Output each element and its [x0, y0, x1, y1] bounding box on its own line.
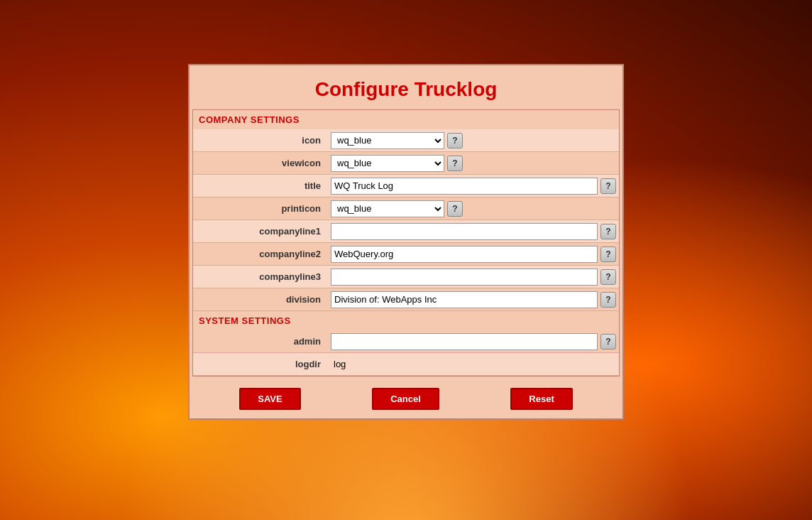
label-admin: admin [193, 336, 328, 347]
control-division: ? [328, 290, 619, 310]
row-admin: admin ? [193, 330, 619, 353]
row-companyline3: companyline3 ? [193, 266, 619, 288]
input-companyline2[interactable] [331, 246, 598, 263]
control-admin: ? [328, 332, 619, 352]
label-logdir: logdir [193, 359, 328, 369]
row-logdir: logdir log [193, 353, 619, 376]
input-division[interactable] [331, 291, 598, 308]
row-printicon: printicon wq_blue wq_red wq_green ? [193, 197, 619, 220]
label-printicon: printicon [193, 203, 328, 214]
label-title: title [193, 180, 328, 191]
control-icon: wq_blue wq_red wq_green ? [328, 131, 619, 151]
input-companyline1[interactable] [331, 223, 598, 240]
row-companyline1: companyline1 ? [193, 220, 619, 243]
input-companyline3[interactable] [331, 269, 598, 286]
form-area: COMPANY SETTINGS icon wq_blue wq_red wq_… [192, 109, 620, 377]
control-companyline1: ? [328, 222, 619, 242]
help-icon-btn[interactable]: ? [447, 133, 463, 148]
input-title[interactable] [331, 178, 598, 195]
row-title: title ? [193, 175, 619, 197]
cancel-button[interactable]: Cancel [372, 388, 439, 410]
label-viewicon: viewicon [193, 158, 328, 168]
label-companyline2: companyline2 [193, 249, 328, 259]
input-admin[interactable] [331, 333, 598, 350]
company-settings-header: COMPANY SETTINGS [193, 110, 619, 129]
select-viewicon[interactable]: wq_blue wq_red wq_green [331, 155, 444, 172]
logdir-value: log [331, 359, 346, 369]
configure-dialog: Configure Trucklog COMPANY SETTINGS icon… [188, 64, 624, 420]
help-companyline3-btn[interactable]: ? [600, 269, 616, 285]
help-printicon-btn[interactable]: ? [447, 201, 463, 217]
label-companyline3: companyline3 [193, 271, 328, 282]
dialog-title: Configure Trucklog [190, 65, 622, 109]
label-companyline1: companyline1 [193, 226, 328, 237]
control-printicon: wq_blue wq_red wq_green ? [328, 199, 619, 219]
control-viewicon: wq_blue wq_red wq_green ? [328, 153, 619, 173]
save-button[interactable]: SAVE [239, 388, 300, 410]
control-companyline3: ? [328, 267, 619, 287]
system-settings-header: SYSTEM SETTINGS [193, 311, 619, 330]
control-companyline2: ? [328, 244, 619, 264]
control-title: ? [328, 176, 619, 196]
label-division: division [193, 294, 328, 305]
help-admin-btn[interactable]: ? [600, 334, 616, 350]
label-icon: icon [193, 135, 328, 146]
help-companyline1-btn[interactable]: ? [600, 224, 616, 239]
row-viewicon: viewicon wq_blue wq_red wq_green ? [193, 152, 619, 175]
button-area: SAVE Cancel Reset [190, 379, 622, 418]
help-companyline2-btn[interactable]: ? [600, 247, 616, 262]
control-logdir: log [328, 357, 619, 371]
select-printicon[interactable]: wq_blue wq_red wq_green [331, 200, 444, 217]
row-companyline2: companyline2 ? [193, 243, 619, 266]
help-title-btn[interactable]: ? [600, 178, 616, 194]
row-division: division ? [193, 288, 619, 311]
select-icon[interactable]: wq_blue wq_red wq_green [331, 132, 444, 149]
reset-button[interactable]: Reset [510, 388, 572, 410]
help-viewicon-btn[interactable]: ? [447, 156, 463, 171]
row-icon: icon wq_blue wq_red wq_green ? [193, 129, 619, 152]
help-division-btn[interactable]: ? [600, 292, 616, 308]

----------------------------------------

* [Exercise directions] Leaving out the pictures, repeat all of the entries exactly.

* [Solution for this task]
Output each element and its [x0, y0, x1, y1] bounding box on its own line.
label-admin: admin [193, 336, 328, 347]
control-division: ? [328, 290, 619, 310]
row-admin: admin ? [193, 330, 619, 353]
row-companyline3: companyline3 ? [193, 266, 619, 288]
input-companyline2[interactable] [331, 246, 598, 263]
control-admin: ? [328, 332, 619, 352]
label-logdir: logdir [193, 359, 328, 369]
row-logdir: logdir log [193, 353, 619, 376]
input-division[interactable] [331, 291, 598, 308]
row-printicon: printicon wq_blue wq_red wq_green ? [193, 197, 619, 220]
label-printicon: printicon [193, 203, 328, 214]
label-title: title [193, 180, 328, 191]
control-icon: wq_blue wq_red wq_green ? [328, 131, 619, 151]
input-companyline1[interactable] [331, 223, 598, 240]
row-companyline1: companyline1 ? [193, 220, 619, 243]
input-companyline3[interactable] [331, 269, 598, 286]
form-area: COMPANY SETTINGS icon wq_blue wq_red wq_… [192, 109, 620, 377]
control-companyline1: ? [328, 222, 619, 242]
help-icon-btn[interactable]: ? [447, 133, 463, 148]
input-title[interactable] [331, 178, 598, 195]
row-title: title ? [193, 175, 619, 197]
cancel-button[interactable]: Cancel [372, 388, 439, 410]
label-viewicon: viewicon [193, 158, 328, 168]
label-companyline2: companyline2 [193, 249, 328, 259]
input-admin[interactable] [331, 333, 598, 350]
company-settings-header: COMPANY SETTINGS [193, 110, 619, 129]
select-viewicon[interactable]: wq_blue wq_red wq_green [331, 155, 444, 172]
logdir-value: log [331, 359, 346, 369]
configure-dialog: Configure Trucklog COMPANY SETTINGS icon… [188, 64, 624, 420]
help-companyline3-btn[interactable]: ? [600, 269, 616, 285]
help-printicon-btn[interactable]: ? [447, 201, 463, 217]
label-companyline3: companyline3 [193, 271, 328, 282]
dialog-title: Configure Trucklog [190, 65, 622, 109]
label-companyline1: companyline1 [193, 226, 328, 237]
control-printicon: wq_blue wq_red wq_green ? [328, 199, 619, 219]
control-viewicon: wq_blue wq_red wq_green ? [328, 153, 619, 173]
save-button[interactable]: SAVE [239, 388, 300, 410]
control-companyline3: ? [328, 267, 619, 287]
system-settings-header: SYSTEM SETTINGS [193, 311, 619, 330]
control-companyline2: ? [328, 244, 619, 264]
control-title: ? [328, 176, 619, 196]
label-division: division [193, 294, 328, 305]
help-admin-btn[interactable]: ? [600, 334, 616, 350]
label-icon: icon [193, 135, 328, 146]
help-companyline1-btn[interactable]: ? [600, 224, 616, 239]
row-viewicon: viewicon wq_blue wq_red wq_green ? [193, 152, 619, 175]
button-area: SAVE Cancel Reset [190, 379, 622, 418]
help-companyline2-btn[interactable]: ? [600, 247, 616, 262]
control-logdir: log [328, 357, 619, 371]
select-printicon[interactable]: wq_blue wq_red wq_green [331, 200, 444, 217]
row-companyline2: companyline2 ? [193, 243, 619, 266]
help-title-btn[interactable]: ? [600, 178, 616, 194]
row-division: division ? [193, 288, 619, 311]
select-icon[interactable]: wq_blue wq_red wq_green [331, 132, 444, 149]
reset-button[interactable]: Reset [510, 388, 572, 410]
help-viewicon-btn[interactable]: ? [447, 156, 463, 171]
row-icon: icon wq_blue wq_red wq_green ? [193, 129, 619, 152]
help-division-btn[interactable]: ? [600, 292, 616, 308]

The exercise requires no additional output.